Lead Research Organisation: University of Strathclyde
Department Name: Education

Abstract

This PhD project will scope the nature of explicit and implicit bias in one home HE institution and its impact on lived experiences of students from working-class and poorer backgrounds.

Academic Capital will be drawn upon and the 'Equity Mindedness' model and Strathclyde 3 Domain's Tool adopted to help participants recognise and organise the impact of different kinds of bias on their learning. Insights gained will be useful to policy makers, HE and secondary school staff and students from low socio-economic backgrounds.

Equity is a problem for HE. To be meaningful and enabling, admissions targets need to be set alongside an understanding of the kinds of advice and support that working class and poorer students need in: subject selection; extra-curricular activities; university selection; course selection; workplace engagement. We also need clear ideas about how to support students on courses by making the formal and informal HE structures and procedures more inclusive.

This engenders three sub-questions:
1: Are there variations in how implicit bias is manifest across an HE institution?
2: How does it impact the experiences of individuals from working-class and poorer backgrounds in Scotland?
3: What can HE institutions do to recognise and address implicit bias to create more inclusive and equitable experiences for working-class and poorer individuals?

1.Theoretical perspectives and systematic literature review: published work on equity within HE
2.Explore one home HE institution's data on student applications; admissions; rejections; retention; use of central services; post-qualification destinations; participation in extracurricular activities.
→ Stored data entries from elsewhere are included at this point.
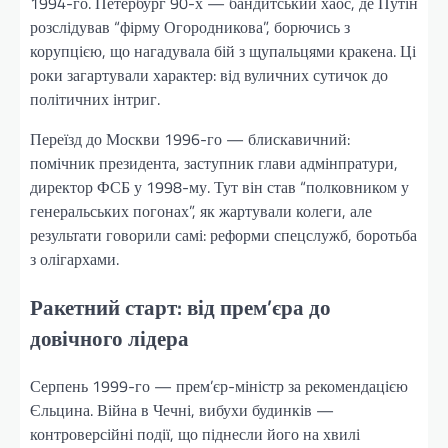
1994-го. Петербург 90-х — бандитський хаос, де Путін
розслідував “фірму Огородникова”, борючись з
корупцією, що нагадувала бій з щупальцями кракена. Ці
роки загартували характер: від вуличних сутичок до
політичних інтриг.
Переїзд до Москви 1996-го — блискавичний:
помічник президента, заступник глави адмінпратури,
директор ФСБ у 1998-му. Тут він став “полковником у
генеральських погонах”, як жартували колеги, але
результати говорили самі: реформи спецслужб, боротьба
з олігархами.
Ракетний старт: від прем’єра до
довічного лідера
Серпень 1999-го — прем’єр-міністр за рекомендацією
Єльцина. Війна в Чечні, вибухи будинків —
контроверсійні події, що піднесли його на хвилі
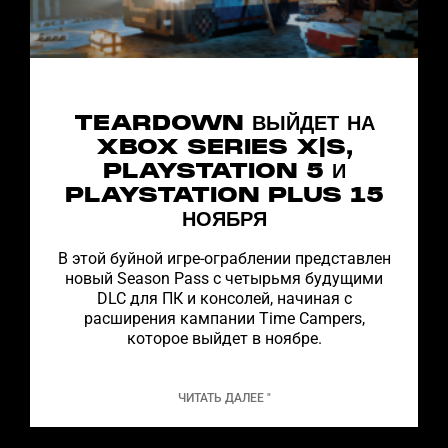
TEARDOWN ВЫЙДЕТ НА
XBOX SERIES X|S,
PLAYSTATION 5 И
PLAYSTATION PLUS 15
НОЯБРЯ
В этой буйной игре-ограблении представлен
новый Season Pass с четырьмя будущими
DLC для ПК и консолей, начиная с
расширения кампании Time Campers,
которое выйдет в ноябре.
ЧИТАТЬ ДАЛЕЕ "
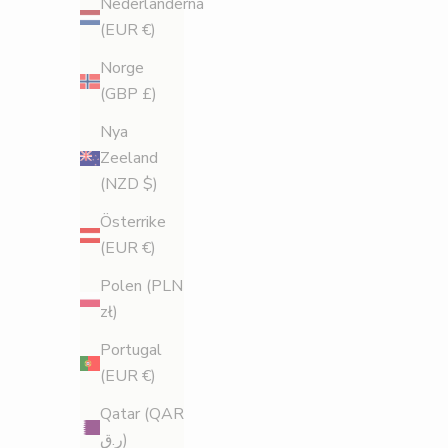
Nederländerna
e
(EUR €)
r
Norge
a
(GBP £)
d
Nya
Zeeland
i
(NZD $)
g
Österrike
f
(EUR €)
ö
Polen (PLN
zł)
r
Portugal
1
(EUR €)
5
Qatar (QAR
%
ر.ق)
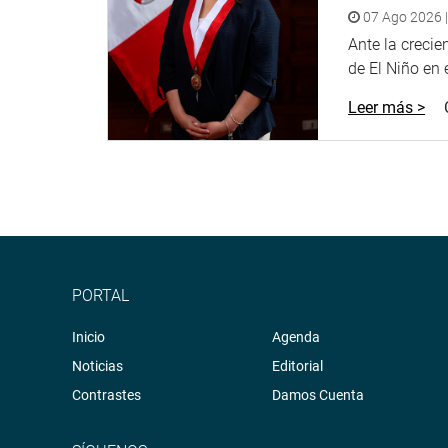
07 Ago 2026 |
Ante la creci
de El Niño en el
Leer más >
PORTAL
Inicio
Agenda
Noticias
Editorial
Contrastes
Damos Cuenta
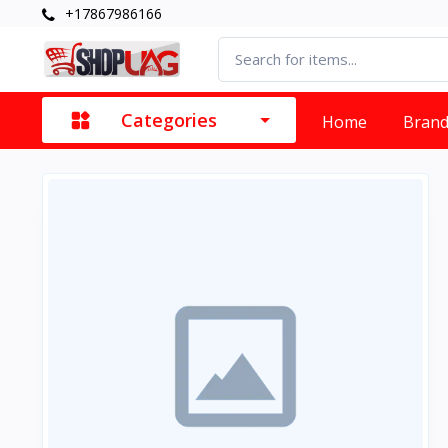
+17867986166
Categories
Home
Bran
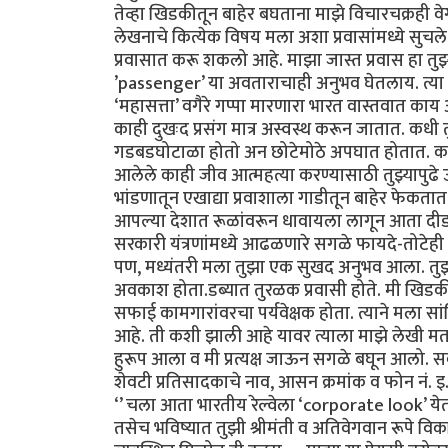
तेव्हा खिडकीतून बाहेर बघताना माझे विचारचक्रही वेग
लेखनाचे कित्येक विषय मला अशा प्रवासांमध्ये सुचले
प्रवासात करू शकलो आहे. माझा जास्त प्रवास हा तुझ्या
’passenger’ या अवताराचाही अनुभव घेतलाय. त्या प
‘महासत्ता’ वगैरे गप्पा मारणारा भारत वास्तवात काय
काही दुखःद प्रसंग मात्र अस्वस्थ करून जातात. कधी त
गडबडघोटाळा होतो अन छोटेमोठे अपघात होतात. काही 
आलेले काही जीव आत्महत्या करण्यासाठी तुझ्यापुढ
भांडणातून एखाद्या प्रवाशाला गाडीतून बाहेर फेकता
आपल्या देशात रूळांवरून धावायला लागून आता दीडशे
सरकारी यंत्रणांमध्ये आढळणारे सगळे फायदे-तो
पण, मध्यंतरी मला तुझा एक सुखद अनुभव आला. तुझ्
अवकाश होता.डब्यात तुरळक प्रवासी होते. मी खिड
सफाई कामगारांवरचा पर्यवेक्षक होता. त्याने मला सा
आहे. ती कशी झाली आहे यावर त्याला माझे लेखी मत
हुरूप आला व मी प्रत्यक्ष जाऊन सगळे बघून आलो. सर्
शेवटी प्रतिसादकाचे नाव, आसन क्रमांक व फोन नं. इ.
‘’ चला आता भारतीय रेल्वेला ‘corporate look’ येतो
तसेच भविष्यात तुझी श्रीमंती व अतिवेगवान रूपे विकसित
Explore variation across courses; faculties; departments
3.Understand explicit and implicit bias through students' and other academic and support system players' experiences and perspectives
a.Interviews, Questionnaire, Case Studies: to illuminate current practices
b.Place-based interactive student maps and map-overlays, interviews, photo journals to explore student networks, support and experiences

This topic is institutionally sensitive so the study will focus on the widening access data and student experiences of one supportive home institution, building on: strong existing relationships; trust; secure access to confidential data; support/training in the data system and institutional buy-in to understand the use, usefulness, limitations and potential of data systems, student and system actor experiences.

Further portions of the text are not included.